Okay. And in terms of the pull-through. I know you mentioned on the prepared remarks how the pull-through on the 2500 would be greater than kind of what you're currently generating on the 2000. what's the kind of appropriate guidepost to think about on the 2500 pull-through on an annualized basis?

Well, that's pretty hard to know right now, I guess. Because there's -- people will use the 2500 in different ways. If they run it all out in rapid mode versus what they would do traditionally, you might think of it being about 20% higher. But that may not be how people use them because, particularly in the large centers, we'll have some mix of 2500s and 2000s. And so they may run all the fast stuff through the 2500 and then leave it idle and run the big stuff, the longer runs on the 2000 to make sure they're free if they get a hot sample and that they have to run. And so it's hard for us to figure out in advance what that equation might look like.

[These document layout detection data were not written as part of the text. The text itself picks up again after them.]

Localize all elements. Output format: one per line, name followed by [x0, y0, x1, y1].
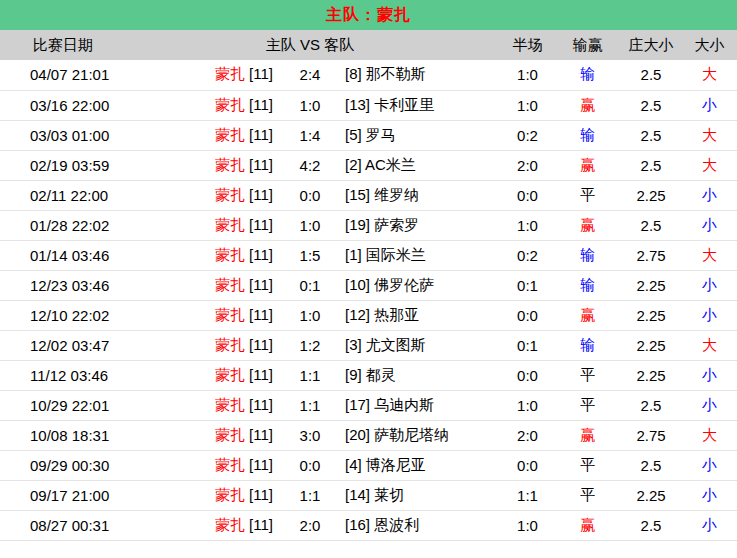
table-row: 08/27 00:31 蒙扎 [11] 2:0 [16] 恩波利 1:0 赢 2…: [0, 510, 737, 540]
over-under-result: 大: [682, 120, 737, 150]
match-history-table: 比赛日期 主队 VS 客队 半场 输赢 庄大小 大小 04/07 21:01 蒙…: [0, 30, 737, 541]
home-team-cell: 蒙扎 [11]: [170, 360, 285, 390]
away-team-cell: [9] 都灵: [335, 360, 500, 390]
home-team-banner: 主队：蒙扎: [0, 0, 737, 30]
half-time-score: 0:0: [500, 360, 555, 390]
home-team-rank: [11]: [249, 186, 273, 203]
full-time-score: 1:5: [285, 240, 335, 270]
handicap-line: 2.5: [620, 120, 682, 150]
home-team-cell: 蒙扎 [11]: [170, 60, 285, 90]
away-team-cell: [3] 尤文图斯: [335, 330, 500, 360]
home-team-name: 蒙扎: [215, 456, 245, 473]
table-row: 12/10 22:02 蒙扎 [11] 1:0 [12] 热那亚 0:0 赢 2…: [0, 300, 737, 330]
home-team-cell: 蒙扎 [11]: [170, 240, 285, 270]
over-under-result: 大: [682, 240, 737, 270]
win-loss-result: 输: [555, 120, 620, 150]
match-date: 12/23 03:46: [0, 270, 170, 300]
match-date: 02/19 03:59: [0, 150, 170, 180]
away-team-cell: [5] 罗马: [335, 120, 500, 150]
away-team-cell: [4] 博洛尼亚: [335, 450, 500, 480]
over-under-result: 小: [682, 510, 737, 540]
home-team-name: 蒙扎: [215, 486, 245, 503]
col-header-result: 输赢: [555, 30, 620, 60]
home-team-name: 蒙扎: [215, 336, 245, 353]
match-date: 03/16 22:00: [0, 90, 170, 120]
table-row: 09/17 21:00 蒙扎 [11] 1:1 [14] 莱切 1:1 平 2.…: [0, 480, 737, 510]
home-team-name: 蒙扎: [215, 366, 245, 383]
home-team-cell: 蒙扎 [11]: [170, 420, 285, 450]
table-row: 03/03 01:00 蒙扎 [11] 1:4 [5] 罗马 0:2 输 2.5…: [0, 120, 737, 150]
table-header: 比赛日期 主队 VS 客队 半场 输赢 庄大小 大小: [0, 30, 737, 60]
home-team-rank: [11]: [249, 456, 273, 473]
home-team-cell: 蒙扎 [11]: [170, 330, 285, 360]
handicap-line: 2.25: [620, 360, 682, 390]
table-row: 01/28 22:02 蒙扎 [11] 1:0 [19] 萨索罗 1:0 赢 2…: [0, 210, 737, 240]
handicap-line: 2.25: [620, 330, 682, 360]
half-time-score: 0:0: [500, 450, 555, 480]
win-loss-result: 输: [555, 330, 620, 360]
win-loss-result: 输: [555, 60, 620, 90]
away-team-cell: [10] 佛罗伦萨: [335, 270, 500, 300]
home-team-rank: [11]: [249, 366, 273, 383]
win-loss-result: 赢: [555, 420, 620, 450]
win-loss-result: 赢: [555, 300, 620, 330]
home-team-rank: [11]: [249, 306, 273, 323]
half-time-score: 1:0: [500, 60, 555, 90]
home-team-cell: 蒙扎 [11]: [170, 480, 285, 510]
away-team-cell: [14] 莱切: [335, 480, 500, 510]
home-team-cell: 蒙扎 [11]: [170, 450, 285, 480]
win-loss-result: 平: [555, 480, 620, 510]
col-header-date: 比赛日期: [0, 30, 170, 60]
home-team-rank: [11]: [249, 396, 273, 413]
full-time-score: 1:0: [285, 90, 335, 120]
home-team-rank: [11]: [249, 126, 273, 143]
full-time-score: 1:2: [285, 330, 335, 360]
win-loss-result: 输: [555, 270, 620, 300]
over-under-result: 小: [682, 90, 737, 120]
half-time-score: 0:1: [500, 330, 555, 360]
table-row: 10/08 18:31 蒙扎 [11] 3:0 [20] 萨勒尼塔纳 2:0 赢…: [0, 420, 737, 450]
handicap-line: 2.5: [620, 60, 682, 90]
full-time-score: 1:4: [285, 120, 335, 150]
half-time-score: 0:0: [500, 300, 555, 330]
handicap-line: 2.25: [620, 480, 682, 510]
handicap-line: 2.5: [620, 450, 682, 480]
home-team-cell: 蒙扎 [11]: [170, 270, 285, 300]
half-time-score: 1:0: [500, 390, 555, 420]
home-team-cell: 蒙扎 [11]: [170, 210, 285, 240]
handicap-line: 2.5: [620, 150, 682, 180]
home-team-cell: 蒙扎 [11]: [170, 300, 285, 330]
over-under-result: 小: [682, 450, 737, 480]
home-team-name: 蒙扎: [215, 96, 245, 113]
home-team-name: 蒙扎: [215, 306, 245, 323]
home-team-rank: [11]: [249, 96, 273, 113]
table-row: 11/12 03:46 蒙扎 [11] 1:1 [9] 都灵 0:0 平 2.2…: [0, 360, 737, 390]
home-team-rank: [11]: [249, 65, 273, 82]
col-header-half: 半场: [500, 30, 555, 60]
home-team-name: 蒙扎: [215, 516, 245, 533]
home-team-rank: [11]: [249, 276, 273, 293]
away-team-cell: [1] 国际米兰: [335, 240, 500, 270]
over-under-result: 小: [682, 390, 737, 420]
match-date: 03/03 01:00: [0, 120, 170, 150]
win-loss-result: 平: [555, 450, 620, 480]
full-time-score: 1:0: [285, 210, 335, 240]
handicap-line: 2.75: [620, 420, 682, 450]
full-time-score: 4:2: [285, 150, 335, 180]
full-time-score: 0:1: [285, 270, 335, 300]
half-time-score: 2:0: [500, 420, 555, 450]
col-header-match: 主队 VS 客队: [170, 30, 500, 60]
away-team-cell: [8] 那不勒斯: [335, 60, 500, 90]
home-team-name: 蒙扎: [215, 246, 245, 263]
half-time-score: 1:0: [500, 90, 555, 120]
match-date: 04/07 21:01: [0, 60, 170, 90]
half-time-score: 0:0: [500, 180, 555, 210]
home-team-name: 蒙扎: [215, 396, 245, 413]
home-team-rank: [11]: [249, 336, 273, 353]
over-under-result: 大: [682, 60, 737, 90]
win-loss-result: 平: [555, 390, 620, 420]
away-team-cell: [12] 热那亚: [335, 300, 500, 330]
over-under-result: 小: [682, 300, 737, 330]
col-header-handicap: 庄大小: [620, 30, 682, 60]
half-time-score: 0:2: [500, 240, 555, 270]
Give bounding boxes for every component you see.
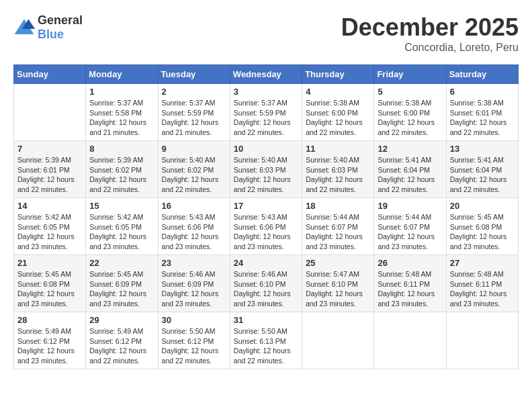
calendar-week-row: 14Sunrise: 5:42 AM Sunset: 6:05 PM Dayli… (14, 198, 519, 255)
calendar-cell: 5Sunrise: 5:38 AM Sunset: 6:00 PM Daylig… (374, 84, 446, 141)
title-area: December 2025 Concordia, Loreto, Peru (341, 13, 519, 54)
calendar-cell: 15Sunrise: 5:42 AM Sunset: 6:05 PM Dayli… (86, 198, 158, 255)
day-number: 18 (306, 201, 370, 211)
day-info: Sunrise: 5:50 AM Sunset: 6:12 PM Dayligh… (162, 326, 226, 366)
day-info: Sunrise: 5:39 AM Sunset: 6:02 PM Dayligh… (89, 155, 154, 195)
day-info: Sunrise: 5:40 AM Sunset: 6:02 PM Dayligh… (162, 155, 226, 195)
day-info: Sunrise: 5:41 AM Sunset: 6:04 PM Dayligh… (378, 155, 442, 195)
day-info: Sunrise: 5:37 AM Sunset: 5:58 PM Dayligh… (89, 98, 154, 138)
calendar-cell: 17Sunrise: 5:43 AM Sunset: 6:06 PM Dayli… (230, 198, 302, 255)
day-info: Sunrise: 5:45 AM Sunset: 6:08 PM Dayligh… (17, 269, 82, 309)
calendar-cell: 9Sunrise: 5:40 AM Sunset: 6:02 PM Daylig… (158, 141, 230, 198)
calendar-cell: 31Sunrise: 5:50 AM Sunset: 6:13 PM Dayli… (230, 312, 302, 369)
calendar-cell: 12Sunrise: 5:41 AM Sunset: 6:04 PM Dayli… (374, 141, 446, 198)
day-info: Sunrise: 5:38 AM Sunset: 6:00 PM Dayligh… (378, 98, 442, 138)
weekday-header: Saturday (446, 65, 518, 84)
day-number: 19 (378, 201, 442, 211)
day-number: 31 (234, 315, 298, 325)
calendar-cell: 7Sunrise: 5:39 AM Sunset: 6:01 PM Daylig… (14, 141, 86, 198)
calendar-week-row: 7Sunrise: 5:39 AM Sunset: 6:01 PM Daylig… (14, 141, 519, 198)
calendar-cell: 16Sunrise: 5:43 AM Sunset: 6:06 PM Dayli… (158, 198, 230, 255)
day-number: 10 (234, 144, 298, 154)
calendar-cell: 3Sunrise: 5:37 AM Sunset: 5:59 PM Daylig… (230, 84, 302, 141)
calendar-cell: 23Sunrise: 5:46 AM Sunset: 6:09 PM Dayli… (158, 255, 230, 312)
day-number: 21 (17, 258, 82, 268)
day-number: 4 (306, 87, 370, 97)
day-info: Sunrise: 5:50 AM Sunset: 6:13 PM Dayligh… (234, 326, 298, 366)
calendar-cell (446, 312, 518, 369)
day-number: 29 (89, 315, 154, 325)
calendar-cell: 20Sunrise: 5:45 AM Sunset: 6:08 PM Dayli… (446, 198, 518, 255)
day-info: Sunrise: 5:37 AM Sunset: 5:59 PM Dayligh… (234, 98, 298, 138)
calendar-cell: 22Sunrise: 5:45 AM Sunset: 6:09 PM Dayli… (86, 255, 158, 312)
day-info: Sunrise: 5:37 AM Sunset: 5:59 PM Dayligh… (162, 98, 226, 138)
logo-general: General (38, 13, 83, 27)
day-info: Sunrise: 5:46 AM Sunset: 6:09 PM Dayligh… (162, 269, 226, 309)
day-number: 13 (450, 144, 515, 154)
calendar-cell: 25Sunrise: 5:47 AM Sunset: 6:10 PM Dayli… (302, 255, 374, 312)
calendar-week-row: 21Sunrise: 5:45 AM Sunset: 6:08 PM Dayli… (14, 255, 519, 312)
calendar-cell: 29Sunrise: 5:49 AM Sunset: 6:12 PM Dayli… (86, 312, 158, 369)
day-number: 28 (17, 315, 82, 325)
day-number: 15 (89, 201, 154, 211)
day-number: 20 (450, 201, 515, 211)
day-number: 24 (234, 258, 298, 268)
day-number: 12 (378, 144, 442, 154)
calendar-cell: 21Sunrise: 5:45 AM Sunset: 6:08 PM Dayli… (14, 255, 86, 312)
day-number: 6 (450, 87, 515, 97)
day-info: Sunrise: 5:42 AM Sunset: 6:05 PM Dayligh… (17, 212, 82, 252)
day-info: Sunrise: 5:41 AM Sunset: 6:04 PM Dayligh… (450, 155, 515, 195)
calendar-cell: 14Sunrise: 5:42 AM Sunset: 6:05 PM Dayli… (14, 198, 86, 255)
day-info: Sunrise: 5:40 AM Sunset: 6:03 PM Dayligh… (306, 155, 370, 195)
day-number: 22 (89, 258, 154, 268)
calendar-cell: 6Sunrise: 5:38 AM Sunset: 6:01 PM Daylig… (446, 84, 518, 141)
weekday-header: Friday (374, 65, 446, 84)
day-info: Sunrise: 5:43 AM Sunset: 6:06 PM Dayligh… (162, 212, 226, 252)
day-info: Sunrise: 5:40 AM Sunset: 6:03 PM Dayligh… (234, 155, 298, 195)
day-info: Sunrise: 5:38 AM Sunset: 6:00 PM Dayligh… (306, 98, 370, 138)
logo-blue: Blue (38, 28, 64, 41)
calendar-cell: 19Sunrise: 5:44 AM Sunset: 6:07 PM Dayli… (374, 198, 446, 255)
day-number: 7 (17, 144, 82, 154)
day-number: 23 (162, 258, 226, 268)
weekday-header: Monday (86, 65, 158, 84)
day-number: 9 (162, 144, 226, 154)
logo-icon (13, 18, 35, 37)
calendar-cell: 10Sunrise: 5:40 AM Sunset: 6:03 PM Dayli… (230, 141, 302, 198)
day-number: 2 (162, 87, 226, 97)
day-number: 3 (234, 87, 298, 97)
calendar: SundayMondayTuesdayWednesdayThursdayFrid… (13, 64, 519, 369)
day-info: Sunrise: 5:47 AM Sunset: 6:10 PM Dayligh… (306, 269, 370, 309)
day-number: 17 (234, 201, 298, 211)
day-number: 14 (17, 201, 82, 211)
calendar-cell: 2Sunrise: 5:37 AM Sunset: 5:59 PM Daylig… (158, 84, 230, 141)
day-number: 26 (378, 258, 442, 268)
calendar-cell: 24Sunrise: 5:46 AM Sunset: 6:10 PM Dayli… (230, 255, 302, 312)
day-info: Sunrise: 5:38 AM Sunset: 6:01 PM Dayligh… (450, 98, 515, 138)
day-info: Sunrise: 5:42 AM Sunset: 6:05 PM Dayligh… (89, 212, 154, 252)
day-info: Sunrise: 5:49 AM Sunset: 6:12 PM Dayligh… (89, 326, 154, 366)
calendar-cell: 26Sunrise: 5:48 AM Sunset: 6:11 PM Dayli… (374, 255, 446, 312)
day-info: Sunrise: 5:44 AM Sunset: 6:07 PM Dayligh… (306, 212, 370, 252)
calendar-header-row: SundayMondayTuesdayWednesdayThursdayFrid… (14, 65, 519, 84)
calendar-cell (302, 312, 374, 369)
calendar-cell: 13Sunrise: 5:41 AM Sunset: 6:04 PM Dayli… (446, 141, 518, 198)
month-title: December 2025 (341, 13, 519, 42)
calendar-cell: 8Sunrise: 5:39 AM Sunset: 6:02 PM Daylig… (86, 141, 158, 198)
location-title: Concordia, Loreto, Peru (341, 42, 519, 54)
day-info: Sunrise: 5:48 AM Sunset: 6:11 PM Dayligh… (450, 269, 515, 309)
day-info: Sunrise: 5:39 AM Sunset: 6:01 PM Dayligh… (17, 155, 82, 195)
day-number: 27 (450, 258, 515, 268)
day-number: 1 (89, 87, 154, 97)
day-info: Sunrise: 5:45 AM Sunset: 6:09 PM Dayligh… (89, 269, 154, 309)
day-info: Sunrise: 5:48 AM Sunset: 6:11 PM Dayligh… (378, 269, 442, 309)
calendar-cell: 30Sunrise: 5:50 AM Sunset: 6:12 PM Dayli… (158, 312, 230, 369)
day-info: Sunrise: 5:49 AM Sunset: 6:12 PM Dayligh… (17, 326, 82, 366)
calendar-cell: 28Sunrise: 5:49 AM Sunset: 6:12 PM Dayli… (14, 312, 86, 369)
day-number: 8 (89, 144, 154, 154)
day-info: Sunrise: 5:46 AM Sunset: 6:10 PM Dayligh… (234, 269, 298, 309)
calendar-cell: 1Sunrise: 5:37 AM Sunset: 5:58 PM Daylig… (86, 84, 158, 141)
day-number: 11 (306, 144, 370, 154)
day-number: 5 (378, 87, 442, 97)
calendar-cell (14, 84, 86, 141)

Okay, great. And maybe one more quick one. Just on your ovarian sequencing program when we're out -- Christian and Marc, earlier in the spring, we kind of asked what sort of timing for an update on that program. Just wanted to see if there's any more clarity on when you would expect to provide investment information on that program?

Yes. We think the next check in point of that will probably be in the fall.

Our next question comes from the line of Nandita Koshal with Barclays.

Jay, firstly, I was wondering if you've seen a meaningful step up in your services business associated with a faster turnaround due to the 2500?

Well, I'd say not yet, and a couple reasons for that. One, it's a little early since we announced it pretty recently. The second reason is that when we announced it, we announced a limited capacity because we didn't want to load up our services lab with a lot of 2500s until we understand what the market demand is. So I don't recall it exactly what the number is, but I think we announced 5 a week?

5 to 10 I think it was.

Yes, 5 to 10 a week is the maximum we could do. And so that's the most we would book. So it's not a high percentage in the overall samples. And we're going to use that here for the first couple of months. We get assessment of how big the market demand is on the RUO side. And we will launch this into CLIA, and then we'll start adding 2500s to track the market demand. So for those reasons, I think it's too early to really understand what the total demand might look like.

Okay. And is that your expectation that the CLIA part of it will really drive demand in that business, not really the RUO side?

I think the CLIA will become more important, yes.

Those are the types of genomes where there's a medical reason for it to be rushed through. And there are a great many cases per RUO genomes as well but I think there are fewer than the clinical cases.

Okay. Because it's going back to Ross' earlier point about how customers might be thinking about dealing with the uncertainty in the back half. Could they be thinking about service as a more viable option given the faster turnaround now, versus actually buying instruments and consumables? Would that be an option to sort of deal with?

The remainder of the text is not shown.